Cargill exec warns K-State crowd climate change threatens food production

by Bryan Thompson

Climate change is real and must be addressed head-on to prevent future food shortages. That’s the message Cargill Executive Director Greg Page delivered Monday night to an audience at Kansas State University in Manhattan.

“Climate change is not a particularly popular subject in much of the Heartland,” he said. “But at Cargill, we have come to believe that it is important to have serious conversations about what we can do now to accommodate a range of climate scenarios, and for agriculture to take part in those conversations and in making reasonable preparations.”

In an interview after his talk, Page spoke about the need to err on the side of caution when dealing with a global issue like climate change.

“If this is about flooding the basements of some resort hotels in Florida, that’s one kind of a problem,” he said. “But when it starts to impact the potential for us to feed the 9 billion people that we could be confronting (by 2050), I think it’s important for people at both extremes to realize they don’t know the answer. And the fact we don’t know the answer does not permit us to do nothing.”

Page co-chaired a group of business leaders who looked at the economic risks under various climate change scenarios. Their report, “Risky Business,” concluded that farmers in northern states likely would benefit from a longer growing season. But that would be more than offset by lost production in the southern grain belt.

“U.S. production of corn, soybeans, wheat and cotton could decline by 14 percent by mid-century, and by as much as 42 percent by late-century,” he said.

But Page said that scenario doesn’t have to come true if farmers adapt to the changing climate — as he’s confident they will. He noted that adaptation already is happening in his home state of North Dakota. As the climate has warmed there, farmers have been able to take advantage of an average of nine additional frost-free days a year. That longer growing season means they can now grow 30 crops.

“At this stage, the good that’s happened in the top 2 degrees of latitude, basically central North Dakota and up, has not come at the expense of any other place,” Page said. “The most likely scenario in the study that Risky Business published is that we are going to cross that sometime in the next 20 years, the point at which there will be places that will start giving up productivity.”

Page noted that farmers already have technology that might be able to overcome those projected productivity losses.

“The temperatures that are predicted in the ‘Risky Business’ study are actually lower than the temperatures faced by our corn-farming customers in Mato Grosso, Brazil, or in Thailand,” he said. U.S. Midwest farmers could adopt some of their methods when facing possible temperature increases in the coming decades, Page said.

The debate over whether climate change is caused by human activity — like burning fossil fuels — is beside the point, he said.

“If we thought, based on seismology, that we were going to have a period of increased volcanic activity that was going to impact the climate, would we then say that because we didn’t cause it we don’t need to do anything to prepare? What difference does it make, other than on the issue of trying to make people stop certain behaviors? From an agricultural standpoint, we have to prepare ourselves for a different climate than we have today,” Page said.

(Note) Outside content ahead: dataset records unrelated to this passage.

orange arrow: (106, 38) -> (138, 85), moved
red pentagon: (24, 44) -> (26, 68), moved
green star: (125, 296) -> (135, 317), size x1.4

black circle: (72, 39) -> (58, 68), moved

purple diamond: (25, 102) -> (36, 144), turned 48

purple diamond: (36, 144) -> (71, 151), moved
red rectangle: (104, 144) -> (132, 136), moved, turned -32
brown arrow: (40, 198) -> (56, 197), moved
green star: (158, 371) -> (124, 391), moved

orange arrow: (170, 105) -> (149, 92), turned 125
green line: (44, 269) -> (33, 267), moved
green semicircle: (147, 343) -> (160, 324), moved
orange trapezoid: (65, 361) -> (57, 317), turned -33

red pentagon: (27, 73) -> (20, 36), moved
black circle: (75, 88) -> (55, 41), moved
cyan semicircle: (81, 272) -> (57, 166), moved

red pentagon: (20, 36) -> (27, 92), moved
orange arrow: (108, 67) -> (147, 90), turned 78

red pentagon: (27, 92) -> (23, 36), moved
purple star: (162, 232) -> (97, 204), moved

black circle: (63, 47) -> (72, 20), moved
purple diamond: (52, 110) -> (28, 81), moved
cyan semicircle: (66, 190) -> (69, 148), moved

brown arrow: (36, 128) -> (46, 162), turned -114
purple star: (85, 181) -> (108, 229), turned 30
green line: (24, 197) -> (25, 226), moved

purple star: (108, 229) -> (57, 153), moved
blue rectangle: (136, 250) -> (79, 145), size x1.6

While Cargill has faced some criticism for addressing climate change, Page said neither he nor the company regrets the decision.

“Should agriculture remain — in the perception of many consumers and many of the world’s biggest packaged-foods companies — deniers and people that are unwilling to engage?” he asked. “Is that a good brand for us, collectively, to carry to consumers, who increasingly, by survey, think to some degree or another this is happening, and that it’s true?”

It’s only natural for Cargill to play a leading role in agriculture’s response to climate change, he said, because the company has operations all over the world.

Page spoke at K-State as part of its Henry C. Gardiner Global Food Systems Lecture Series. He started at Cargill in 1974 as a trainee in its feed division. In 2007 he became CEO of Cargill and later that year also was named chairman. He retired as Cargill’s CEO in 2013 but continues to serve as executive director.